Auckland Council's super-saver budget has passed its first test, with members agreeing to give Tāmaki Makaurau its say on the proposal.
The plan was headlined by a sell-off of Auckland Airport shares and mass service cuts for things like childcare centres, youth services, and even lawn mowing.
The day wasn't without drama though, with off-the-cuff comments made by Auckland Mayor Wayne Brown plunging one of our largest listed companies into a trading halt.
On Thursday, the council was in the process of coming up with budget cuts to keep rates under control. Instead, the mayor's comments caused turbulence on the stock market.
Brown claimed Auckland Airport was set to initiate a capital raise for its new domestic terminal.
"I don't think they have announced it yet, but you don't have to be particularly forward-looking to see that that's coming," Brown said.
Except according to Auckland Airport, it isn't. The company was forced into a trading halt pending an announcement.
The airport later made an announcement aimed at Mayor Brown and said his comments were simply incorrect.
The Auckland Mayor was then forced to clarify his remarks.
"When I spoke previously about airport capital raisings, I was only assuming or guessing there would be one. I don't know any specific knowledge there will be one," he said.
However, Brown was not keen to discuss his comments post-meeting, with his staffers going in to bat instead.
Newshub said: "The Mayor has made the comment, so I think it's fair we ask him for his response." One of his staffers was then heard saying, "Does anyone have any other questions?"

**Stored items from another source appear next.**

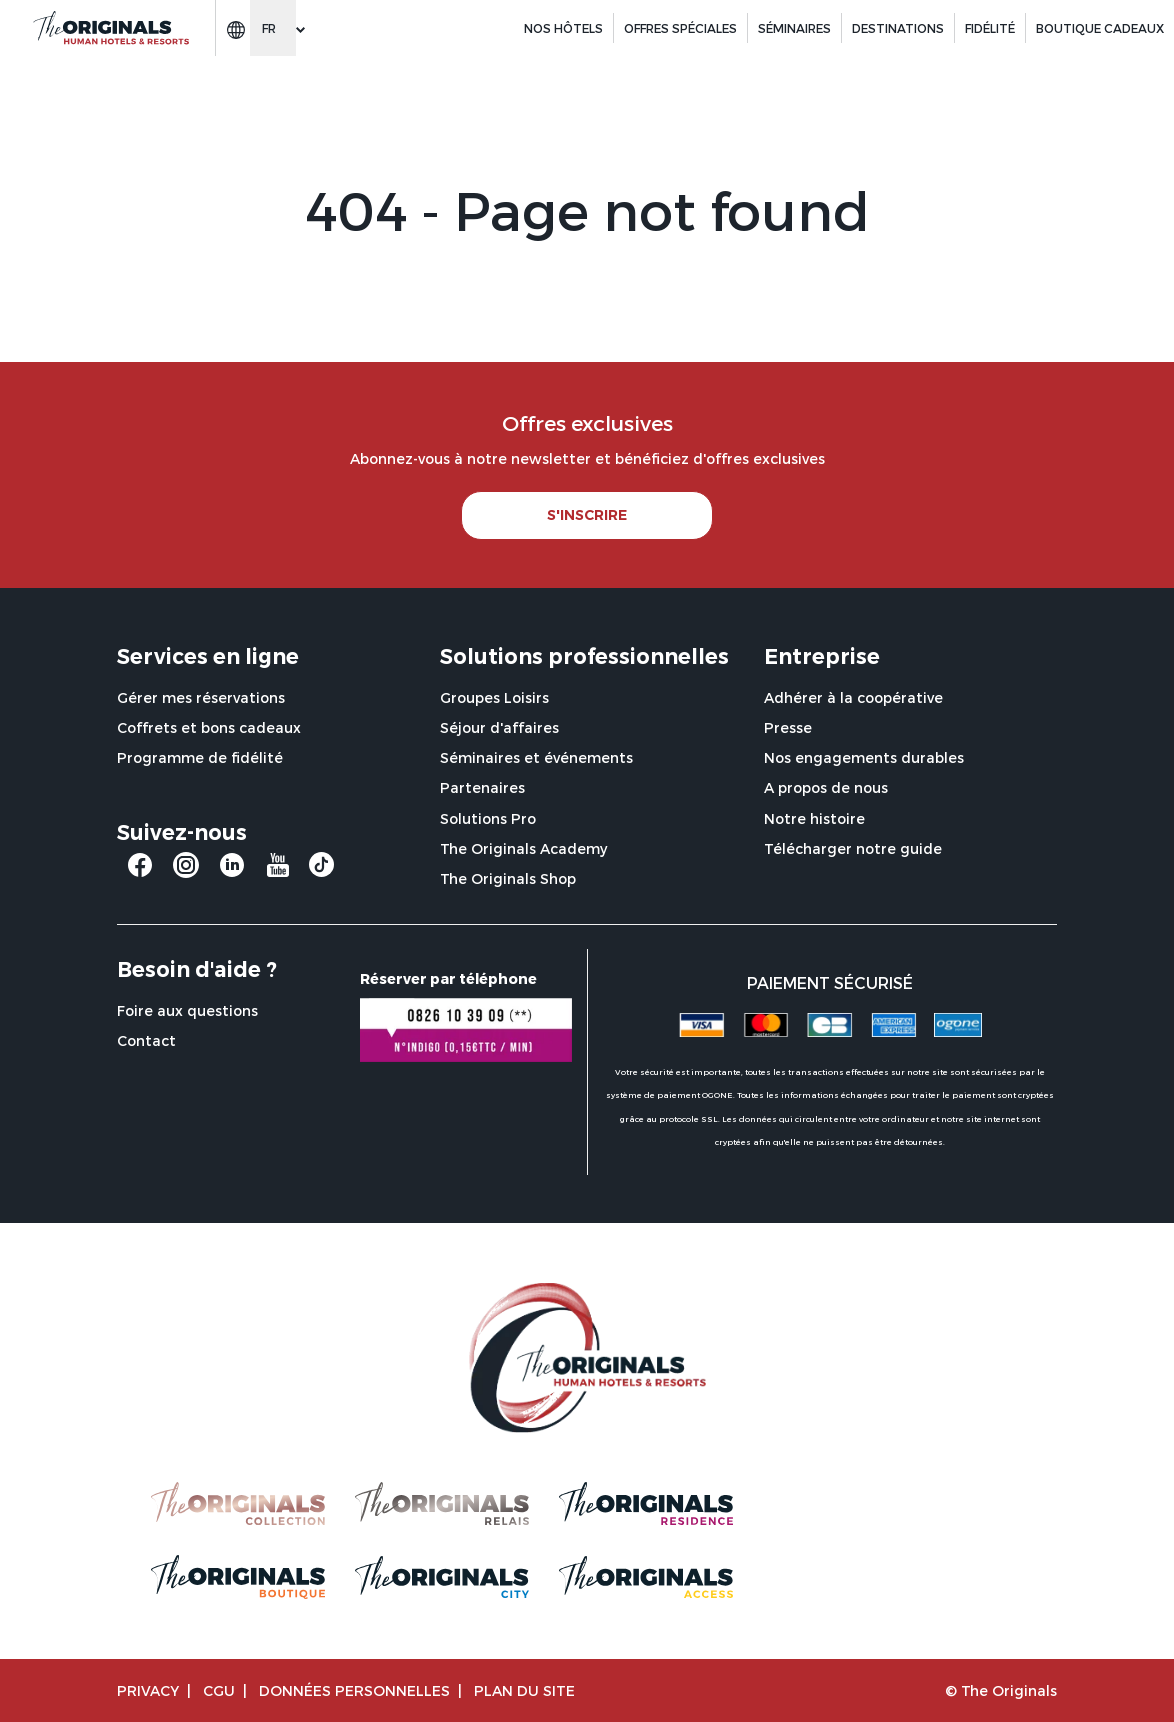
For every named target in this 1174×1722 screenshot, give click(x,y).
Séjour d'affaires (499, 727)
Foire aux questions (187, 1010)
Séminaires (794, 28)
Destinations (898, 28)
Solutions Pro (488, 818)
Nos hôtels (563, 28)
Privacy (148, 1690)
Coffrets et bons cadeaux (209, 727)
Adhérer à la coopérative (853, 697)
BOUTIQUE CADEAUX (1100, 28)
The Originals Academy (523, 848)
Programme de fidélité (200, 757)
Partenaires (482, 787)
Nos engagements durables (864, 757)
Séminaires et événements (536, 757)
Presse (788, 727)
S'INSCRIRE (587, 515)
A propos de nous (826, 787)
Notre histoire (814, 818)
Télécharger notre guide (853, 848)
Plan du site (524, 1690)
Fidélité (990, 28)
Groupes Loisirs (494, 697)
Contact (146, 1040)
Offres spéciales (680, 28)
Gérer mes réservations (201, 697)
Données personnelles (354, 1690)
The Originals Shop (508, 878)
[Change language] (273, 28)
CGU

It was the Auckland Mayor's most significant day in office yet, with his super-saver budget going before councillors.
Auckland's Deputy Mayor Desley Simpson laid out the task at hand.
"Mayor Brown has been faced with an unenviable position of having to fill a budget gap larger than even some of those most familiar with our books expected - some $295 million."
The sale of Auckland Airport shares headlined the proposal as well as a savings goal of $130 million across Auckland Council through 2023 to 2024.
It would mean service cuts for things like youth groups and childcare. Some council members had their reservations about the cuts.
"I'm not yet persuaded on the airport shares," Albert-Eden-Puketāpapa ward councillor Christine Fletcher said.
"We've gone from trimming the fat, down to the bone, and I fear that some of these cuts are cutting into the marrow," Waitākere ward councillor Shane Henderson said.
Despite having their reservations, in the end, 20 of 21 councillors agreed to send the proposals out to Aucklanders for their say.
For some, belt-tightening appeared to be the lesser of two evils as Auckland Council looked to deliver rates rises below inflation at 4.66 percent for the average household.
"I have concerns and some reservations about the budget, but I understand we do need to make cuts," Whau ward councillor Kerrin Leoni said.
Despite some turbulence, the new Mayor passes his first big test.